Global media rights groups are condemning the arrest and detention of a Somali radio reporter by the al-Shabab rebels.  Somalia is considered one of the most dangerous places in the world to work as a journalist.  

The National Union of Somali Journalists reports the Islamist militant group al-Shabab has imprisoned Ali Yusuf Adan, a radio correspondent for the private media broadcaster Somaliweyn.

International watchdog groups are decrying the abduction, which they say is part of a troubling trend in areas under the control of the al-Qaida-linked Somali rebels.

Gabriel Baglo, head of the Africa program for Brussels-based International Federation of Journalists, called for Adan's immediate release.  He said the situation for journalists in Somalia right now is the most pressing on the continent.

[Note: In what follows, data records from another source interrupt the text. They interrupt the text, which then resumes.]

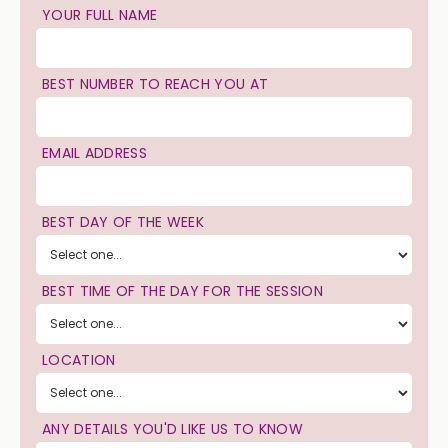
YOUR FULL NAME
BEST NUMBER TO REACH YOU AT
EMAIL ADDRESS
BEST DAY OF THE WEEK
BEST TIME OF THE DAY FOR THE SESSION
LOCATION
ANY DETAILS YOU'D LIKE US TO KNOW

"Somalia, in Africa presently, is the big concern.  Every day we receive reports of threats from the al-Shabab group, calling journalists and threatening them not to report anything that would be critical to them or anything that they think that is not in agreement with their religious view," he said.

It is not known why Adan has been detained by the militants, but it is suspected to be related to a report he gave before his arrest Sunday in which he described the killing of a man by al-Shabab for being tardy to a mandatory prayer session.  Al-Shabab has implemented a strict interpretation of religious sharia law in areas under its control.

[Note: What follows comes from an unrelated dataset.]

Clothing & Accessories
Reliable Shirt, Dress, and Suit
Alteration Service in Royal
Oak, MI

Nine journalists were killed in Somalia last year, and many more were injured or forced to flee amid constant harassment.

But Baglo says that, although their numbers are dwindling, there remain a number of remarkably brave professionals who continue to do an admirable job under extremely harsh conditions.

"It is really difficult to practice independent journalism in Somalia presently," he added.  "But we still have very courageous journalists who continue to do this work, and we need to really commend them and support them."

A report from U.S.-based Committee to Protect Journalists (CPJ) warned the flow of journalists forced to go into foreign exile, along with the forced censorship of much of the local media under rebel control, is severely lowering the quality of Somali news that reaches the outside world.

The CPJ also reported that journalists with English-language skills were disproportionately likely to face intimidation or attacks in the Horn of Africa nation.

Al-Shabab, which espouses an arch-conservative form of Islam, is waging an intense insurgency against the Western-backed Mogadishu Transitional Federal Government.  The Islamist rebels control much of the capital and most of southern Somalia.

The Transitional Federal Government, which is headed by former Islamist rebel Sheikh Sharif Ahmed, is propped up by an African Union peacekeeping force composed of Ugandan and Burundian soldiers.